Question

A research service estimates that the mean annual consumption of fresh market tomatoes by a person in the US is atleast 21 pounds. You doubt this claim. A simple random sample of 23 people in the US has a mean annual consumption of fresh market tomatoes of Xbar=19 pounds and a standard deviation of 4 pounds. Assume the pop. is normally distributed. Construct the appropriate hypothesis and conduct the test at the 1% level of significance. Based on the Critical Value approach is there enough evidence to reject the claim?

Answer 1

Solution:-

State the hypotheses. The first step is to state the null hypothesis and an alternative hypothesis.

Null hypothesis: u > 21
Alternative hypothesis: u < 21

Note that these hypotheses constitute a one-tailed test.

Formulate an analysis plan. For this analysis, the significance level is 0.01. The test method is a one-sample t-test.

Analyze sample data.

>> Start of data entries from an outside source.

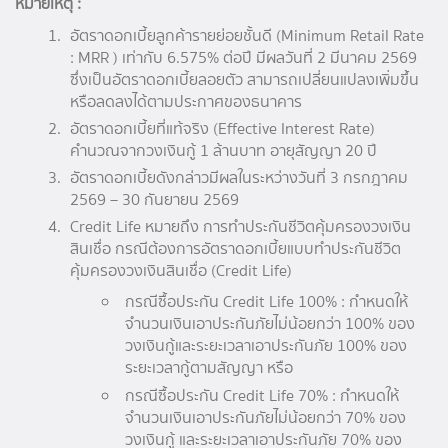
หมายเหตุ :
อัตราดอกเบี้ยลูกค้ารายย่อยชั้นดี (Minimum Retail Rate
: MRR ) เท่ากับ 6.575% ต่อปี มีผลวันที่ 2 มีนาคม 2569
ซึ่งเป็นอัตราดอกเบี้ยลอยตัว สามารถเปลี่ยนแปลงเพิ่มขึ้น
หรือลดลงได้ตามประกาศของธนาคาร
อัตราดอกเบี้ยที่แท้จริง (Effective Interest Rate)
คำนวณจากวงเงินกู้ 1 ล้านบาท อายุสัญญา 20 ปี
อัตราดอกเบี้ยดังกล่าวมีผลในระหว่างวันที่ 3 กรกฎาคม
2569 – 30 กันยายน 2569
Credit Life หมายถึง การทำประกันชีวิตคุ้มครองวงเงิน
สินเชื่อ กรณีต้องการอัตราดอกเบี้ยแบบทำประกันชีวิต
คุ้มครองวงเงินสินเชื่อ (Credit Life)
กรณีซื้อประกัน Credit Life 100% : กำหนดให้
จำนวนเงินเอาประกันภัยไม่น้อยกว่า 100% ของ
วงเงินกู้และระยะเวลาเอาประกันภัย 100% ของ
ระยะเวลากู้ตามสัญญา หรือ
กรณีซื้อประกัน Credit Life 70% : กำหนดให้
จำนวนเงินเอาประกันภัยไม่น้อยกว่า 70% ของ
วงเงินกู้ และระยะเวลาเอาประกันภัย 70% ของ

Using sample data, we compute the standard error (SE), degrees of freedom (DF), and the t statistic test statistic (t).

SE = s / sqrt(n)

S.E = 0.83406
DF = n - 1

D.F = 22
t = (x - u) / SE

t = - 2.398

t_critical = 2.508

Rejection region is t < - 2.508

where s is the standard deviation of the sample, x is the sample mean, u is the hypothesized population mean, and n is the sample size.

The observed sample mean produced a t statistic test statistic of - 2.398

Thus the P-value in this analysis is 0.013.

Interpret results. Since the P-value (0.013) is greater than the significance level (0.01), we cannot reject the null hypothesis.

From the above test we have sufficient evidence in the favor of the claim that the mean annual consumption of fresh market tomatoes by a person in the US is atleast 21 pounds.